13.10.09

Un relato (muy) corto para presentar en clase. Se avisa, es algo duro.


Dejé el coche sin cerrar por si tenía que escapar con urgencia, que alguna vez el miedo posterior me pierde y no encuentro las llaves entre los bolsillos llenos de tonterías.
No habría andado ni cien pasos cuando Dios me avisó de que aquella mujer de andares descuidados que doblaba la esquina era el trabajo encargado. Se balanceaba acompasadamente en un caminar abstracto que denotaba poco cuidado, pero me daban igual los detalles, porque mi obediencia tenía que ser total. Yo no pregunto nunca, porque es Él quien saben los motivos. Simplemente hago bien mi trabajo, observo levemente a las personas para saber cómo debo entrarles en mi relación, y si tengo dudas las dejo ir hasta esperar otro trabajo. No había gente en la estrecha calle de barrio y las horas azotaban la noche con un viento fresco que encogía almas y desviaba ideas, lo que impedía pensar nada que no fuera llegar pronto a los portales.
Metí las manos en mis bolsillos para palpar y con la seguridad del obediente, me fui acercando lentamente hasta el encuentro.
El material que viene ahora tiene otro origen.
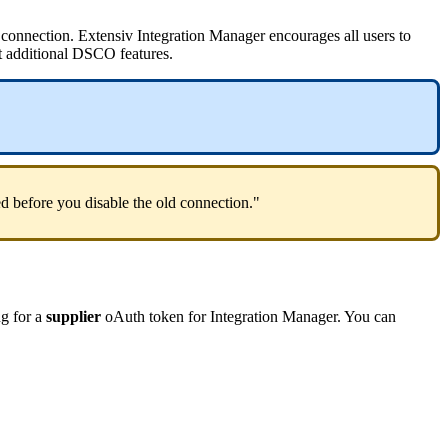
connection
.
Extensiv
Integration
Manager
encourages
all
users
to
t
additional
DSCO
features
.
ed
before
you
disable
the
old
connection
.
"
ng
for
a
supplier
oAuth
token
for
Integration
Manager
.
You
can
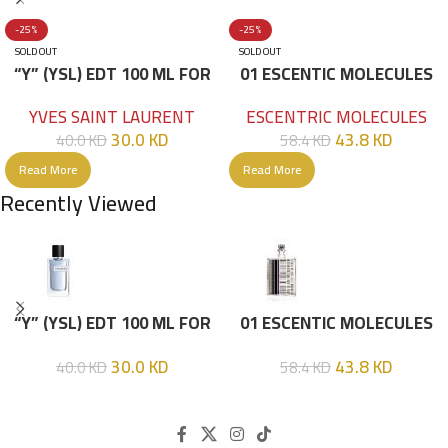
-25%
-25%
SOLD OUT
SOLD OUT
“Y” (YSL) EDT 100 ML FOR
01 ESCENTIC MOLECULES
HIM
EDT 100ML
YVES SAINT LAURENT
ESCENTRIC MOLECULES
30.0
KD
43.8
KD
40.0
KD
58.4
KD
Read More
Read More
Recently Viewed
“Y” (YSL) EDT 100 ML FOR
01 ESCENTIC MOLECULES
HIM
EDT 100ML
30.0
KD
43.8
KD
40.0
KD
58.4
KD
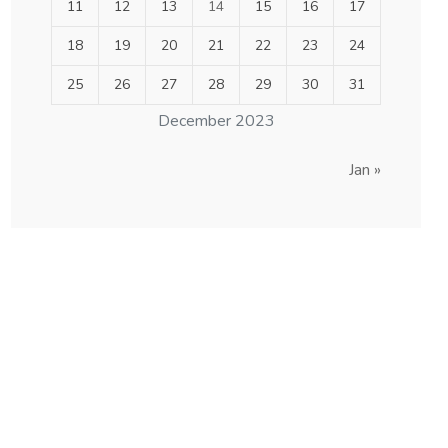
11
12
13
14
15
16
17
18
19
20
21
22
23
24
25
26
27
28
29
30
31
December 2023
Jan »
others order are
acceptable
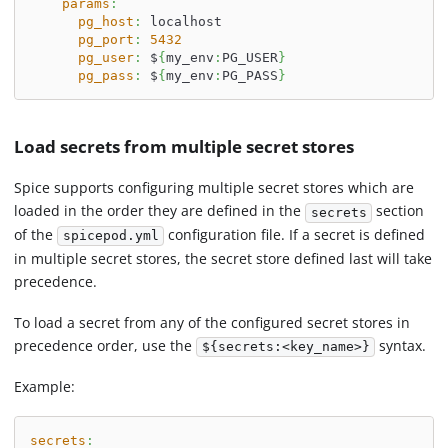
params
:
pg_host
:
 localhost
pg_port
:
5432
pg_user
:
 $
{
my_env
:
PG_USER
}
pg_pass
:
 $
{
my_env
:
PG_PASS
}
Load secrets from multiple secret stores
Spice supports configuring multiple secret stores which are
loaded in the order they are defined in the
section
secrets
of the
configuration file. If a secret is defined
spicepod.yml
in multiple secret stores, the secret store defined last will take
precedence.
To load a secret from any of the configured secret stores in
precedence order, use the
syntax.
${secrets:<key_name>}
Example:
secrets
:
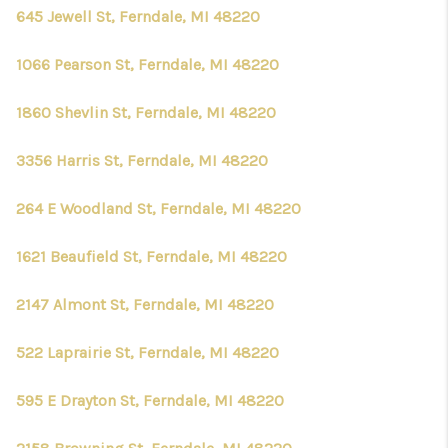
645 Jewell St, Ferndale, MI 48220
1066 Pearson St, Ferndale, MI 48220
1860 Shevlin St, Ferndale, MI 48220
3356 Harris St, Ferndale, MI 48220
264 E Woodland St, Ferndale, MI 48220
1621 Beaufield St, Ferndale, MI 48220
2147 Almont St, Ferndale, MI 48220
522 Laprairie St, Ferndale, MI 48220
595 E Drayton St, Ferndale, MI 48220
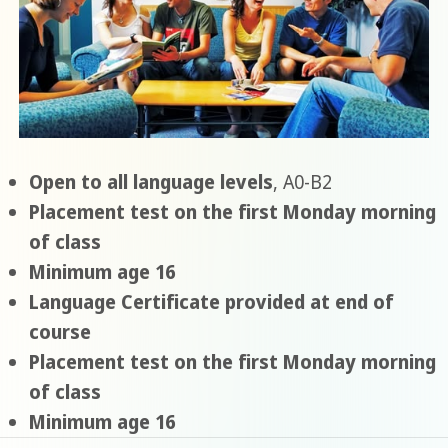
Open to all language levels
, A0-B2
Placement test on the first Monday morning
of class
Minimum age 16
Language Certificate provided at end of
course
Placement test on the first Monday morning
of class
Minimum age 16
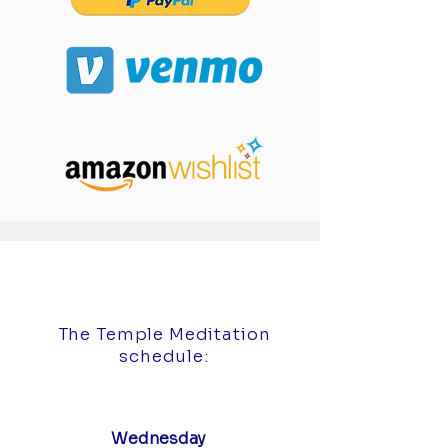
The Temple Meditation
schedule:
Wednesday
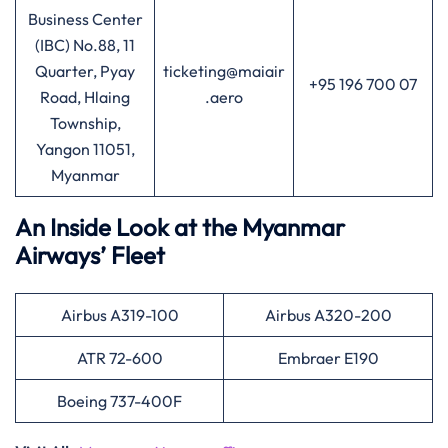
Business Center
(IBC) No.88, 11
Quarter, Pyay
ticketing@maiair
+95 196 700 07
Road, Hlaing
.aero
Township,
Yangon 11051,
Myanmar
An Inside Look at the Myanmar
Airways’ Fleet
Airbus A319-100
Airbus A320-200
ATR 72-600
Embraer E190
Boeing 737-400F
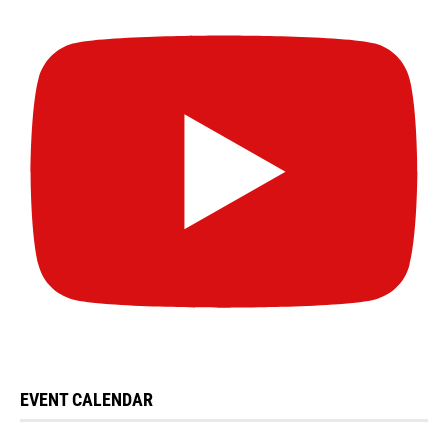
EVENT CALENDAR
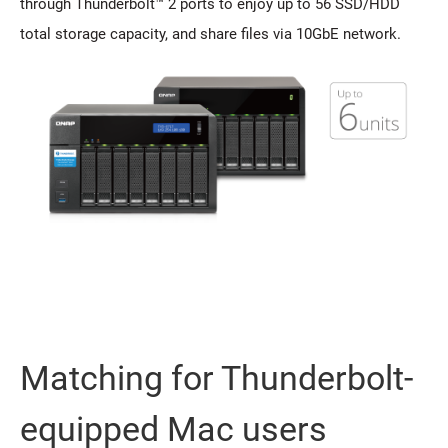
through Thunderbolt™ 2 ports to enjoy up to 56 SSD/HDD
total storage capacity, and share files via 10GbE network.
Matching for Thunderbolt-
equipped Mac users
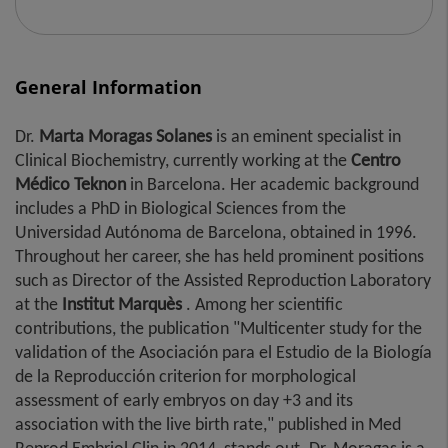
General Information
Dr.
Marta
Moragas Solanes
is an eminent specialist in
Clinical Biochemistry, currently working at the
Centro
Médico Teknon
in Barcelona. Her academic background
includes a PhD in Biological Sciences from the
Universidad Autónoma de Barcelona, ​​obtained in 1996.
Throughout her career, she has held prominent positions
such as Director of the Assisted Reproduction Laboratory
at the
Institut Marquès
. Among her scientific
contributions, the publication "Multicenter study for the
validation of the Asociación para el Estudio de la Biología
de la Reproducción criterion for morphological
assessment of early embryos on day +3 and its
association with the live birth rate," published in Med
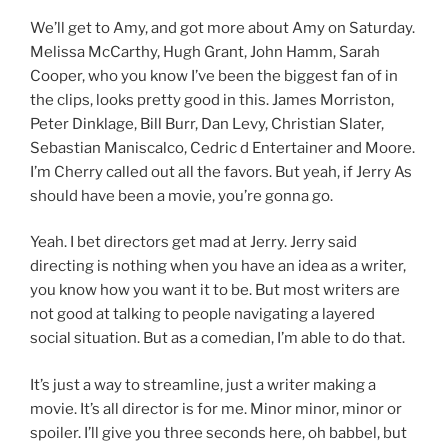
We’ll get to Amy, and got more about Amy on Saturday.
Melissa McCarthy, Hugh Grant, John Hamm, Sarah
Cooper, who you know I’ve been the biggest fan of in
the clips, looks pretty good in this. James Morriston,
Peter Dinklage, Bill Burr, Dan Levy, Christian Slater,
Sebastian Maniscalco, Cedric d Entertainer and Moore.
I’m Cherry called out all the favors. But yeah, if Jerry As
should have been a movie, you’re gonna go.
Yeah. I bet directors get mad at Jerry. Jerry said
directing is nothing when you have an idea as a writer,
you know how you want it to be. But most writers are
not good at talking to people navigating a layered
social situation. But as a comedian, I’m able to do that.
It’s just a way to streamline, just a writer making a
movie. It’s all director is for me. Minor minor, minor or
spoiler. I’ll give you three seconds here, oh babbel, but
Normalmente rezo algo, pero esta vez creo que no me dio tiempo, pues la distancia era muy corta y no era momento de descuidar el pensamiento, si van a ser todos los sentidos los que debo emplear en mis mandados.
Mi mirada en esos instantes no tenía objetivo, porque sé que en cuanto se posan mis ojos se asusta el observado; pero al cruzarme a su altura alcé la mirada hasta su cara, mi mano izquierda hasta su rostro, y de un golpe seco con mi ancho abreostras en medio de su garganta, logré cumplir las órdenes.
Antes de que aquella mujer procesara lo que había sucedido, intentó gritar con fuerza; pero la sangre le invadió la garganta, y la boca (sin dejarle emitir sonidos de auxilio), se abrió para soltarme su sangre sobre la chaqueta.
¡Guarra!
Con la otra mano levanté un largo cúter de empapelador para clavárselo entre las costillas izquierdas sabiendo que sólo la mitad de las veces encontraba corazón porque el resto, se me partía entre las putas costillas. Todo tiene que hacerse en décimas de segundo para que el castigado elegido no pierda el equilibrio y entonces encuentres hombro en vez de músculo blando. Esta vez salió el movimiento con maestría, si no hubiera sido por la mancha asquerosa de la camisa que tanto cuesta luego limpiar.
Cuando la mujer dobló las rodillas que ya no volvería a balancear, miré al cielo avisando al Dios de que ya había cumplido. Sé que me observó con una leve sonrisa y me alabó como siempre. Para el castigado no hay excusa posible, cuando ya te han juzgado y tienen que pagar tus culpas.
Intenté taparme las manchas cruzando los brazos, pero era una labor imposible, —¡mierda!—, y seguí andando mientras observaba espacios en busca de miradas chivatas. ¿Y ahora qué hago con esta ropa? Giré sobre mis pasos cruzando de acera y caminé rápido en busca del coche, mientras buscaba las llaves en mis bolsillos.
—¡Dios!, no las encuentro, ¿estoy tonto?